If you decide to invite another family, be sure you let them know the schedule you’ve decided on for your kids. Also, consider driving in the same car as the drive time is a terrific way to connect. If you must drive two cars, here’s a novel idea: put all the kids in one car and let the dads drive, moms drive with the kids on the way home.
Lesson #3: Plan your budget
Going to the orchard is an investment. For years we used a cash envelope system for our budget. We often chose to use grocery money for the apples and entertainment money for the activities. If you prefer debit card, be sure to plan what you will spend, or you may walk out needing to get an extra job. Calling ahead or perusing the website to find out costs for apples and activities will help you decide your must do’s. For example, we’ve discovered an orchard that sells apples by the bushel for $40.00 vs another orchard that sells 1/2 peck bags for 15.00. We now travel the extra twenty minutes to get to the orchard that sells by the bushel.

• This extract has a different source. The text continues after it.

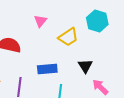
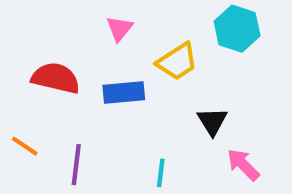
blue rectangle: (47, 69) -> (124, 92), moved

Planning your budget will help you enjoy your day. Involving your children in the decision making may work for some families and not for others. But you may want to inform your children of the activities you are choosing not to do this time. For example, I was shocked to discover how much my eight-year-old son wanted to ride the ponies at one orchard. Though we rode that year, it meant not doing the corn maze. The next year we went with greater confidence, and my then nine-year-old passed on the ponies knowing how much he’d missed the corn maze the year before.

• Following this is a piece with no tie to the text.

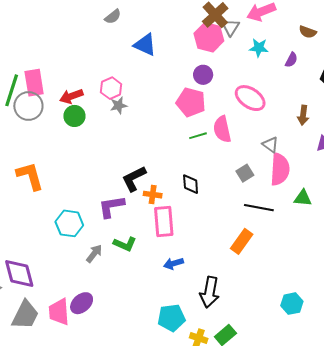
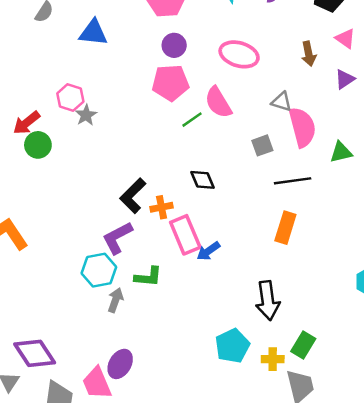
gray square: (245, 173) -> (262, 145), turned 30
cyan hexagon: (69, 223) -> (99, 270), moved
blue arrow: (174, 263) -> (208, 251), moved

Lesson #4: Don’t get left holding the bag
Seasoned orchard goers know the feeling of sitting at a picnic table with bags of apples while everyone is off riding ponies or navigating the corn maze. It took me several years, but I finally figured out that picking apples should always be the second to the last thing we do. The last purchase for us is apple cider donuts. A warm delicious donut on the car ride home wraps up a perfect day at the orchard. Or better yet, save those sweets for a treat later that evening.
Lesson #5: Pies and tarts
Each year, I reserve the following Saturday after apple picking as a baking day. I invite the same college students or family over, and we make pies and tarts together. There’s something beautiful about teaching others how to make a perfect pie crust and crimp the edges of tarts. Be sure to have several stations going at once. You’ll want one team peeling and cutting apples while another makes crust and still another mixes the apples with cinnamon and sugar. Switch up the teams mid-way so everyone gets a turn at each station. Though it takes planning and requires at least three hours of your Saturday, the opportunity to be together and learn from one another is worthwhile.
I’m certain you’ve learned a thing or two from your own orchard adventures. We’d love to hear from you. Share your favorite orchard stories with us below!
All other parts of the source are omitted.